B Obtain history of the patient and family
Based on DSM-IV criteria, a major depressive disorder must consist of at least five of the following symptoms and they must have lasted for at least 2 weeks. These are: depressed mood, decreased interest or pleasure in previous activities, insomnia, or hypersomnia, psychomotor retardation or agitation; fatigue, loss of energy; feelings of worthlessness; poor concentration, and recurrent thoughts of suicide or suicidal ideation. At least one of the above symptoms must be depressed mood or loss of interest. And for a differential diagnosis, this depressed mood can not be attributable to a general medical condition or bereavement.

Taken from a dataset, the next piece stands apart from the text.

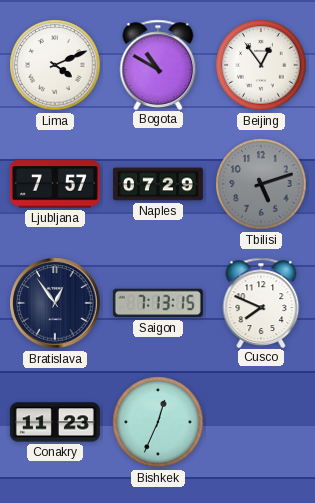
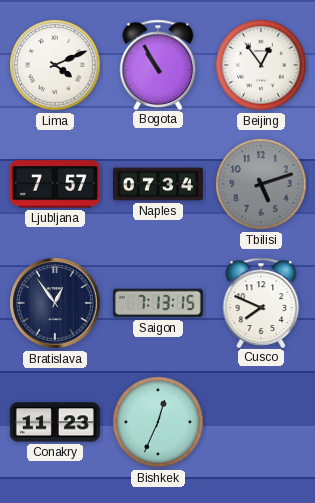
Bogota: 10:50 -> 10:55
Naples: 07:29 -> 07:34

Overall, the risk factors for a major depressive episode include the following: female, especially post partum, a history of depression, first degree relatives with a history of depression, prior suicide attempts, over age 40, medical problems, decreased social supports, stress, and current substance or alcohol abuse.
Obtaining a history of the patient and family is extremely crucial in the treatment of mood disorders. Often, there seems to be a genetic link. History must be taken before any treatment begins. It is very important to find out both from the family and patient if there has ever been any history of prior episodes of depression and the level of recovery; any history of mania, any other psychiatric problems, any hospitalizations, or suicide attempts. Often geriatric patients are reluctant to discuss their mental health problems, and therefore, you must obtain an accurate history from the immediate family.

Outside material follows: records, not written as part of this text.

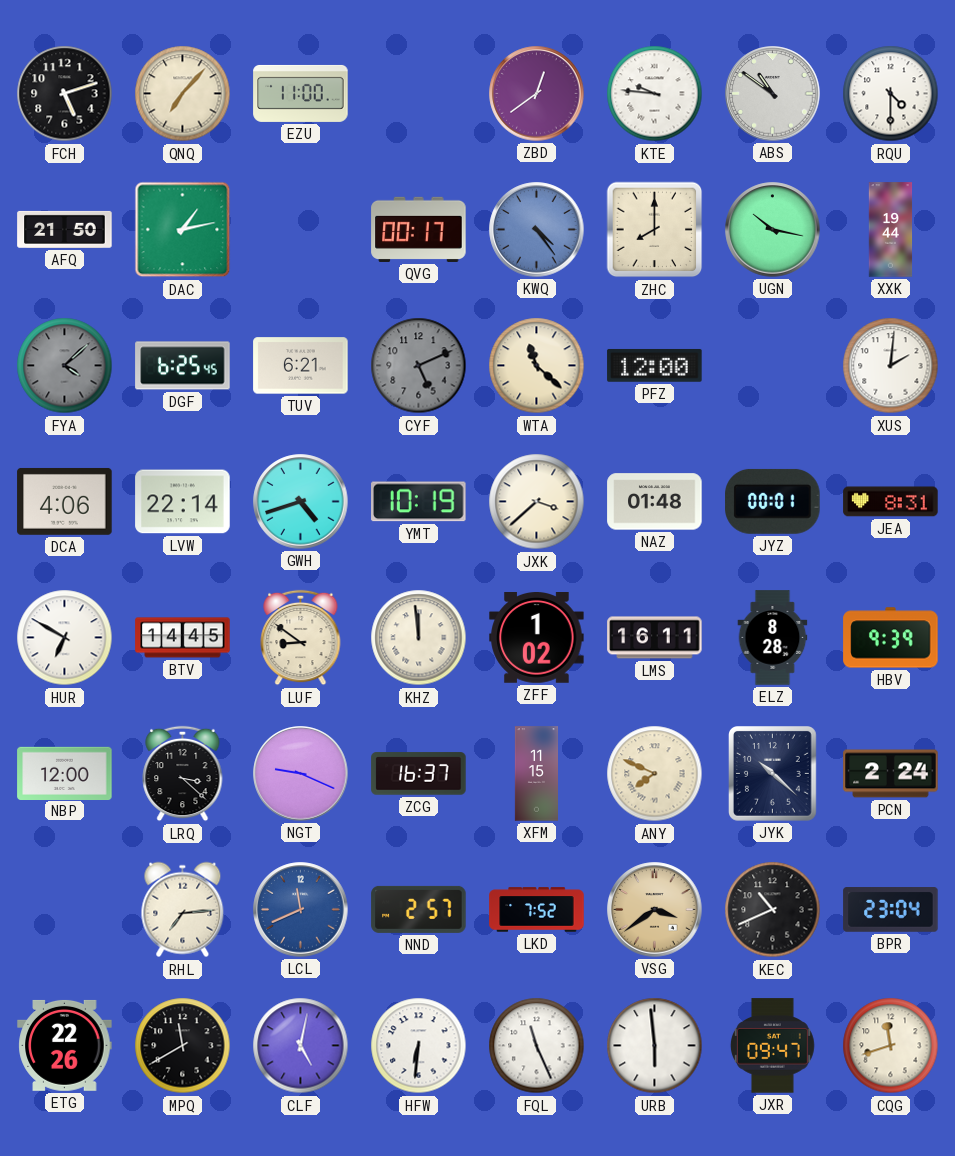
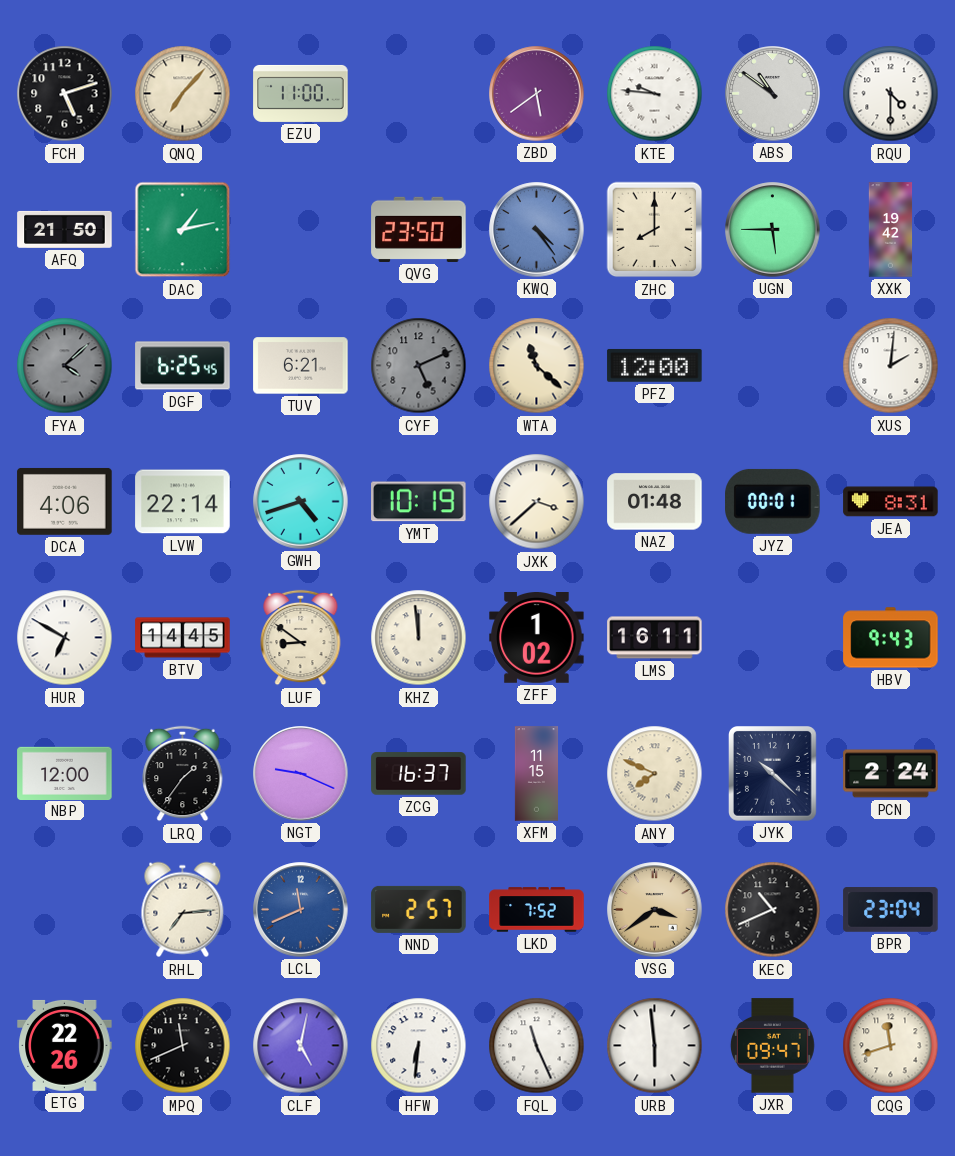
ZBD: 12:39 -> 5:39
QVG: 00:17 -> 23:50
UGN: 10:17 -> 5:45
XXK: 19:44 -> 19:42
ELZ: 8:28 -> none
HBV: 9:39 -> 9:43
LRQ: 3:22 -> 1:36
MPQ: 11:40 -> 11:41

Depression may present with similar or the same symptoms as dementias, but are due to other medical or neurological diseases such as head trauma, Parkinson's disease, Picks disease, Huntington's disease, HIV disease, multiple sclerosis, a lateral sclerosis, vitamin deficiencies, and numerous other medical conditions.
Some patients with loss of memory and other cognitive deficits have a major depression or other mood disorder which is causing their memory loss or cognitive deficits and this is said to be the false or pseudodementia. Many elderly patients suffer from a major depression, which may even present itself with some of the same symptoms as dementia of the Alzheimer's type or even multiinfarct dementia. These symptoms include short term or recent memory loss, fatigue, insomnia or hypersomnia, low appetite, weight loss, overeating, and an inability of handling activities of daily living.
Substance induced depression includes cognitive and emotional effects caused by inhalants, sedative drugs, hypnotic drugs, prescription side effects, overdoses of prescription drugs, or other substances. This is common in the elderly.
Bi-polar affective disorders also exist in geriatric patients but usually began in their earlier life. The symptoms of bi-polar disorder consist of the following: grandiosity, decreased need for sleep, pressured speech, racing thoughts or flight of ideas, psychomotor agitation, excessive involvement of pleasurable activities such as spending, sex, trips, loss of control, and substance abuse.
Supportive based therapy on an individual basis has proven to be more successful with the geriatric population rather than family therapy or group therapy.
Also, it is very crucial to have lab testing and a complete examination of the older patient before beginning any course of treatment. Psychotherapy plus antidepressant therapy combined has proven to be the most successful in treatment of geriatric patients. But before beginning any antidepressant medication it is very crucial to have an EEG AND AN EKG to rule out any superimposed brain diseases or cardiac problems.